On ne savait pas combien de temps durait ce cycle, Nosferatu étant perdu dans l'ivresse de son humidité remplissant sa bouche et son ventre, et elle incapable de réfléchir alors qu'elle chevauchait vague après vague d'apogée. Plusieurs fois, elle a failli perdre connaissance sur la table, pour être réveillée par une nouvelle poussée d'excitation et d'orgasme.

Ayant bu à satiété, Nosferatu était prêt à conclure le rituel. Il se leva et laissa les jambes de la femme pendre du bout de la table alors qu'elle luttait pour rester consciente. Telles étaient les profondeurs du plaisir libidineux où il l'avait entraînée. La cape de soie glissa de ses épaules et tomba sur le sol, révélant son corps nu et sa queue monstrueuse. Il y avait des fuites obscènes de précum.

Nosferatu écarta les jambes de la femme et glissa son énorme bite veineuse entre les lèvres de sa chatte. Alors qu'il avançait lentement dans sa chatte, la frénésie de la femme se renouvela, ses mains volant vers ses seins, tordant, pinçant et tirant brutalement ses mamelons. Nosferatu lui saisit les cuisses et la poussa, transformant ses cris en grognements provenant de son ventre. Alors qu'il la baisait de plus en plus vigoureusement, ses mains passèrent de ses seins à la table pour tenter de se stabiliser.

Mais la stabilité était introuvable alors que les hanches de Nosferatu accéléraient jusqu'à devenir floues. Comme auparavant, la femme revenait encore et encore, son corps secoué par un plaisir si intense que sa conscience menaçait à nouveau de s'enfuir.

Elle reprit pleinement conscience lorsque, avec un grognement guttural qui secoua la chambre, les testicules de Nosferatu se tendirent et se relâchèrent, envoyant des seaux chargés de sperme chaud et blanc dans la femme. Ce n'était pas du sperme humain. C'était électrique, et cela la réchauffait avec une sensation de chatouillement et de picotement qui couronnait l'océan de points culminants qu'elle avait reçus.

Nosferatu s'est laissé couler sur la femme jusqu'à la dernière goutte. Sa satisfaction était tempérée par le fait de savoir qu'il lui faudrait un mois entier avant sa prochaine rencontre. Il était indéniable que ce moment était le seul point positif de son existence éternelle de mort-vivant.

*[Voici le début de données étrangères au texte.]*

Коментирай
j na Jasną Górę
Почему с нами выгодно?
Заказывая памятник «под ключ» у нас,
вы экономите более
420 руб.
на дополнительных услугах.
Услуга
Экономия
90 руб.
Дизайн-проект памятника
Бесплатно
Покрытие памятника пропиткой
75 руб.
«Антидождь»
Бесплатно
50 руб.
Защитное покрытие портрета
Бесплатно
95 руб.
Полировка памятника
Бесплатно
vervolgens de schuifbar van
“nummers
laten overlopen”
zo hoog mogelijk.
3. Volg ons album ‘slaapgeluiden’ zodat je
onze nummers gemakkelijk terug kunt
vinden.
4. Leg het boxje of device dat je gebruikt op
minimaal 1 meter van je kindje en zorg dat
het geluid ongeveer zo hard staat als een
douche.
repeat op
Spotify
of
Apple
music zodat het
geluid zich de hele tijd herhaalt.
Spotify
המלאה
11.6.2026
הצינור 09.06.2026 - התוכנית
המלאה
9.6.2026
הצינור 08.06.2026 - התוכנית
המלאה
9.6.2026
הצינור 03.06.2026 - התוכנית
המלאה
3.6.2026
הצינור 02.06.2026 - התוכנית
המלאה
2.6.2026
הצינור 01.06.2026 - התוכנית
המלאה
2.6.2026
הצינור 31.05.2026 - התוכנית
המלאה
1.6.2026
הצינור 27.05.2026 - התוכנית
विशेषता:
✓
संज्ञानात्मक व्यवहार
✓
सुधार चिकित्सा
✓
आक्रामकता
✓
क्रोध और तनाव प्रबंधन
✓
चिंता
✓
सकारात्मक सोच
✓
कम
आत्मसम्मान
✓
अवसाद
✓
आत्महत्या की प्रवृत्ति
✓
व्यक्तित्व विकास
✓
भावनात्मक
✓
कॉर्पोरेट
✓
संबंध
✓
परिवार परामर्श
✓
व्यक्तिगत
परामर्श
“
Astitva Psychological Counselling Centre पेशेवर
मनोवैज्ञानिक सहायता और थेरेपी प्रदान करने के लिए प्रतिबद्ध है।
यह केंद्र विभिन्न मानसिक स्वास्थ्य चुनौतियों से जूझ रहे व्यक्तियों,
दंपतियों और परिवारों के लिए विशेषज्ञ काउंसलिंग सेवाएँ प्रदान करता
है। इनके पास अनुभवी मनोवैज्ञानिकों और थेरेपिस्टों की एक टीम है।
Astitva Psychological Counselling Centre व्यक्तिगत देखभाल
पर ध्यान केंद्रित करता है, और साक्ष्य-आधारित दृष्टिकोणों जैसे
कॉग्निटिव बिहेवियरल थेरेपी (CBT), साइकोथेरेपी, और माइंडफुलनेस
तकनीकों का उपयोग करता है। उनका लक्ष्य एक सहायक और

Ce n'est que lorsque sa queue commença à s'affaisser qu'il remarqua à nouveau la foule bruyante de créatures sombres, perdues dans leurs réjouissances bestiales. Un simple geste de la main les dispersa, les envoyant réclamer la sortie la plus proche. En quelques instants, il se retrouva seul avec la silhouette à moitié consciente sur la table et ses quelques filles de harem triées sur le volet.

Sans une seconde d'hésitation, les filles entourèrent la table et réconfortèrent la femme. Deux la tenaient dans ses bras, et l'autre caressait sa peau trempée de sueur alors qu'elle éclatait en sanglots de libération heureuse.

Nosferatu quitta la chambre avec une seule pensée en tête.

En attendant le mois prochain, mon plus savoureux des hommages.